As the last three weeks have unfolded, it seems I’ve missed a golden “Lenten opportunity.” COVID-19 has taken the American imagination captive and in doing so has provided an endless list of things to give up. So, I have decided that although I was a couple of weeks late to the Lenten game, I can make up for lost time by giving up multiple things for Lent and thus reach April 9 with the same karmic balance as everyone who started on Feb. 26.
The problem I have now is that there are so many things to give up that I can’t decide between them, so dear reader, I need your help, I am going to lay out the list of things I’ve come up with and then ask you to help me narrow it down to two or three items.

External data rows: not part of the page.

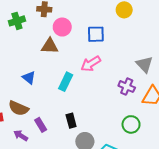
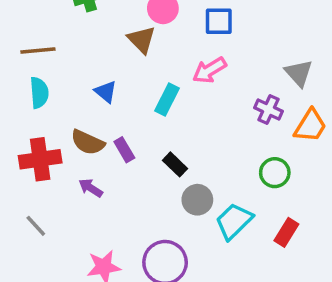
brown triangle: (50, 46) -> (141, 40), turned 42
black rectangle: (71, 121) -> (175, 164), turned -32
purple rectangle: (41, 125) -> (124, 150), moved

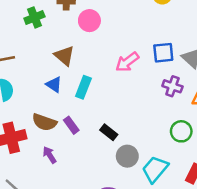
blue square: (219, 21) -> (163, 53), moved
brown triangle: (141, 40) -> (64, 56), moved
cyan rectangle: (167, 99) -> (83, 87), moved
purple arrow: (91, 188) -> (50, 155), turned 30

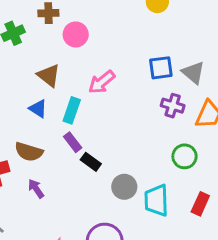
pink arrow: (127, 62) -> (102, 82), moved
purple rectangle: (71, 125) -> (73, 142), moved
black rectangle: (109, 132) -> (91, 162), moved
cyan trapezoid: (155, 169) -> (156, 200), turned -40

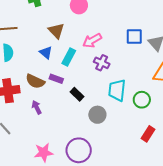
purple cross: (173, 106) -> (102, 63), moved
purple rectangle: (73, 142) -> (56, 79), moved, turned -40
cyan trapezoid: (156, 200) -> (117, 90), moved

Also, I am open to suggestions if you find mine wanting.
Obviously, shaking hands was the first thing that came to mind, but remember I had the flu for two weeks before Lent and I had already given up shaking hands so this just feels like cheating. Looking at my 401(k) is a distinct possibility.

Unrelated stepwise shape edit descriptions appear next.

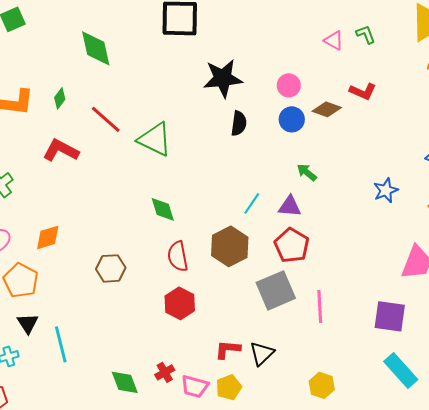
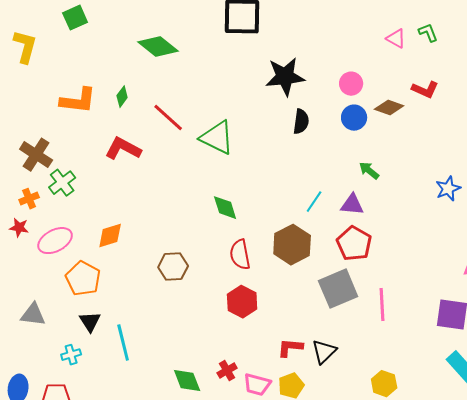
green diamond: (96, 48) -> (158, 47), turned -39

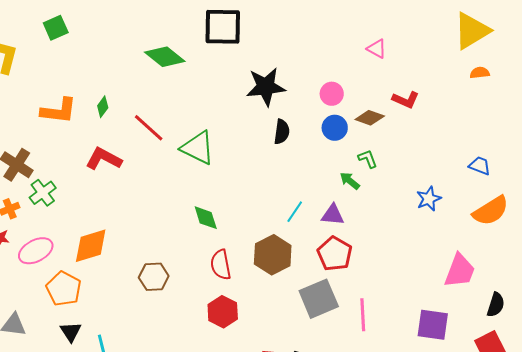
green L-shape: (428, 33) -> (368, 159), moved
green diamond: (158, 47) -> (165, 57), moved
orange diamond: (110, 236) -> (91, 246), size x1.4

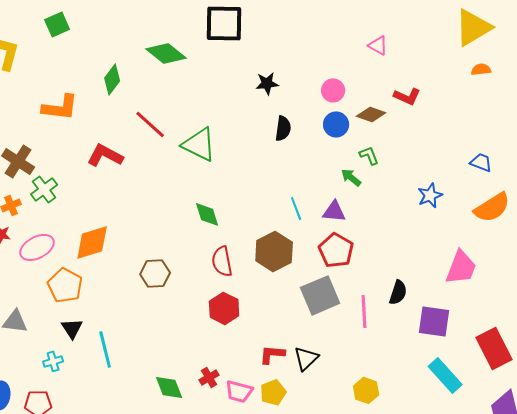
black star: (266, 87) -> (267, 83), size x0.6
green diamond: (103, 107) -> (112, 79), moved, size x1.4
cyan line: (295, 212) -> (296, 208), turned -55
black semicircle: (496, 305) -> (398, 292), moved

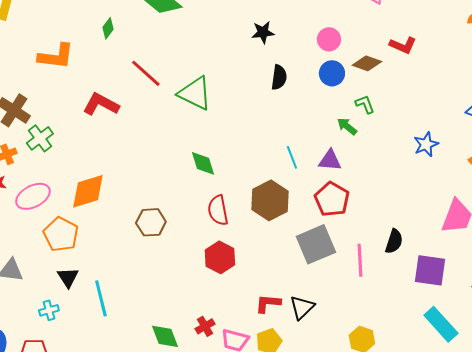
green diamond: (112, 79) -> (108, 28), size x0.7

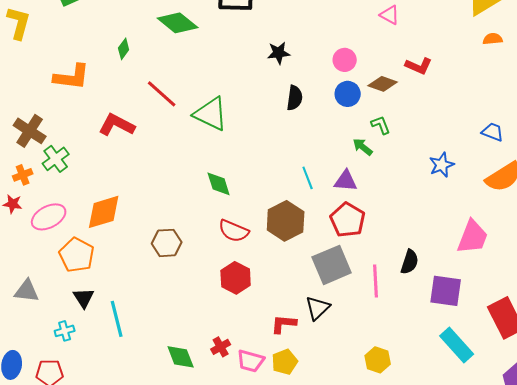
red semicircle: (218, 210) -> (234, 231), turned -56
black triangle: (302, 307) -> (318, 308), moved

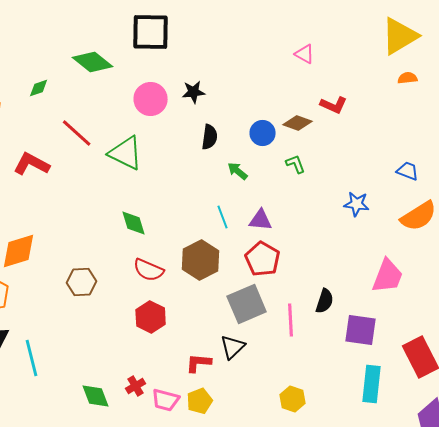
green diamond: (124, 49) -> (39, 88), turned 35
pink circle: (345, 60) -> (151, 99), moved, size x1.4
green arrow: (363, 147) -> (238, 171), moved
blue star: (442, 165) -> (357, 204), turned 30
cyan rectangle: (457, 345) -> (372, 384), turned 48

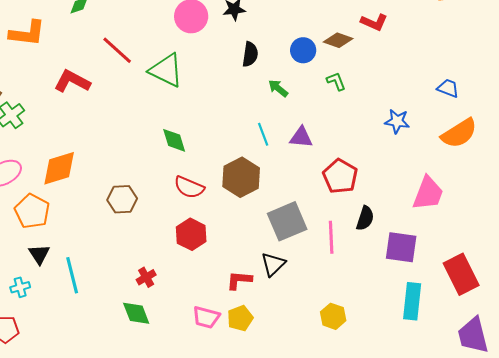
red pentagon: (263, 259) -> (340, 176), moved
red cross: (136, 386) -> (146, 277), moved

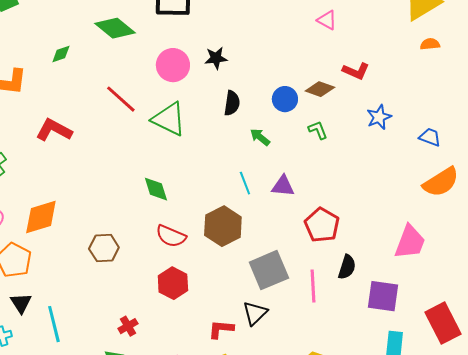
red line: (117, 50) -> (121, 99), moved
green triangle: (166, 70) -> (169, 119), moved
blue star: (397, 121) -> (379, 117), moved, turned -30

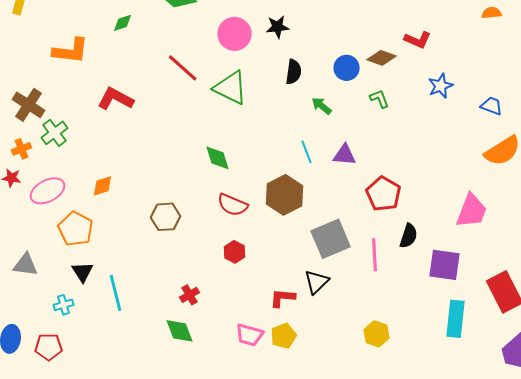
orange diamond: (41, 217) -> (103, 186), size x0.6
red hexagon: (173, 283) -> (235, 252), size x0.7

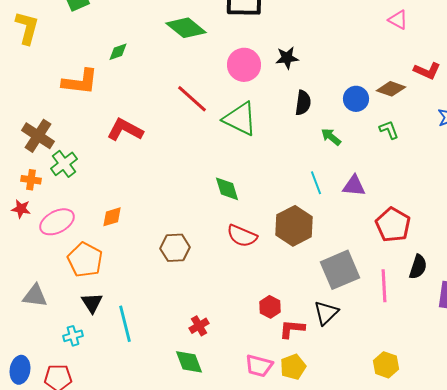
green diamond: (123, 23) -> (118, 52), moved
orange cross: (22, 149) -> (31, 180), turned 30
red hexagon: (235, 252) -> (270, 307), moved

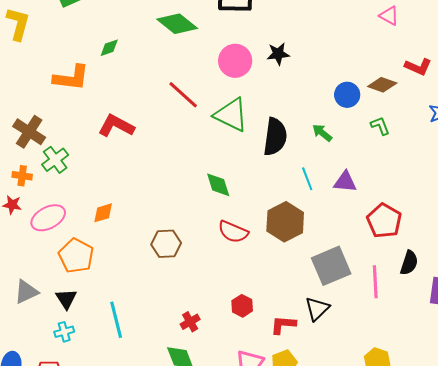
black semicircle: (303, 103) -> (275, 137), moved, size x1.5
gray triangle: (35, 296) -> (26, 292), turned -32
black triangle: (92, 303) -> (66, 299), moved
red hexagon: (270, 307) -> (242, 306), moved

For the past 10 years, taking a glance at my retirement savings has been a guilty pleasure. I look at the insane returns on my investments and pat myself on the back while smugly thinking I’m a financial genius. The past three weeks have made realize a bull market does not make me a genius, so perhaps ignoring my losses will help me believe a bear market does not mean I’m an idiot.
Watching cable news is definitely something I’m considering abstaining from. The nightly ritual of watching pundits cast blame and point fingers has started making me feel like Bill Murray in “Groundhog Day.” Each day on cable news just seems like a slightly worse version of the day before. I’ve thought about giving up gathering with large crowds, but this would mean giving up church and giving up church for Lent causes me some cognitive dissonance, so I will hold off on that.
Finally, I’ve considered abstaining from social media, but all of those coronavirus memes are just so funny that I’m not sure I can deprive myself of them. I mean, have you seen the one with the Corona beer ... OK, maybe I can give that up.
I think the best thing I can give up is worrying about all of this. In my life, I have survived car crashes, the mumps, chickenpox, the Cold War and “The Flying Nun” (what’s more amazing is Sally Field’s career survived that), and I’m still here. Something will eventually get me, but worrying about it won’t add a day to my life. One thing I will not give up is hope.
We live in the best possible moment of history, an age where we can actually do something about lethal viruses. Our ancestors were not as fortunatel they had to ride out pandemics without vaccinations or antibiotics. They never gave up hope, nor should we.